[MATERIAL FOR THE TASK]

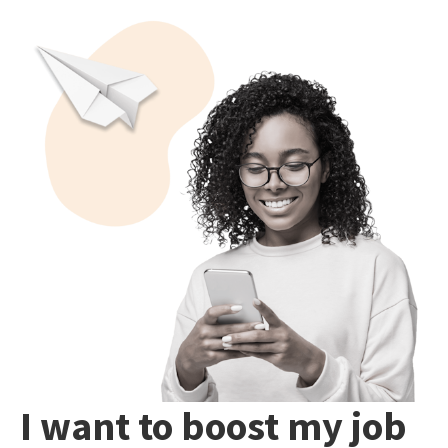
I want to boost my job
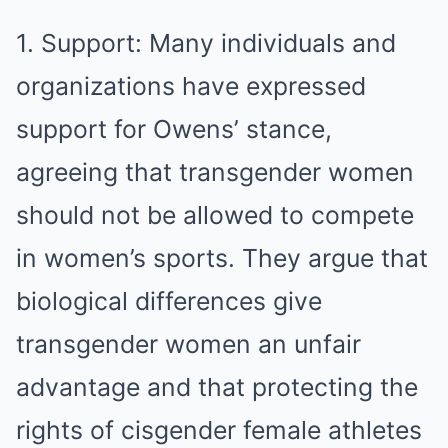
1. Support: Many individuals and
organizations have expressed
support for Owens’ stance,
agreeing that transgender women
should not be allowed to compete
in women’s sports. They argue that
biological differences give
transgender women an unfair
advantage and that protecting the
rights of cisgender female athletes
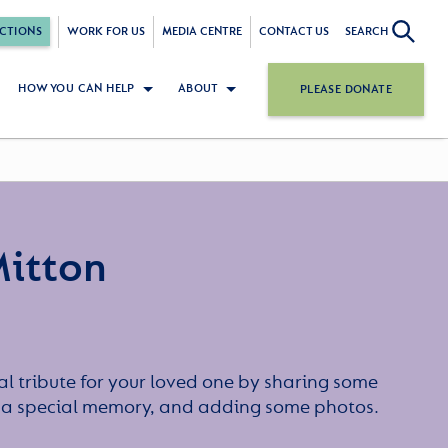
CTIONS
WORK FOR US
MEDIA CENTRE
CONTACT US
SEARCH
HOW YOU CAN HELP
ABOUT
PLEASE DONATE
itton
l tribute for your loved one by sharing some
or a special memory, and adding some photos.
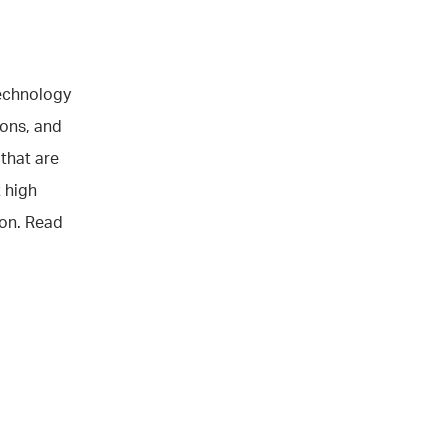
technology
ions, and
 that are
 high
ion. Read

[/MATERIAL FOR THE TASK]

- **TASK DESCRIPTION**: With pictures left out, print the lines of the material above from the line containing "transgender women an unfair" through its last line, exactly and nothing more.

- **ANSWER TO THIS PROBLEM**:
transgender women an unfair
advantage and that protecting the
rights of cisgender female athletes
CTIONS
WORK FOR US
MEDIA CENTRE
CONTACT US
SEARCH
HOW YOU CAN HELP
ABOUT
PLEASE DONATE
itton
l tribute for your loved one by sharing some
or a special memory, and adding some photos.
technology
ions, and
 that are
 high
ion. Read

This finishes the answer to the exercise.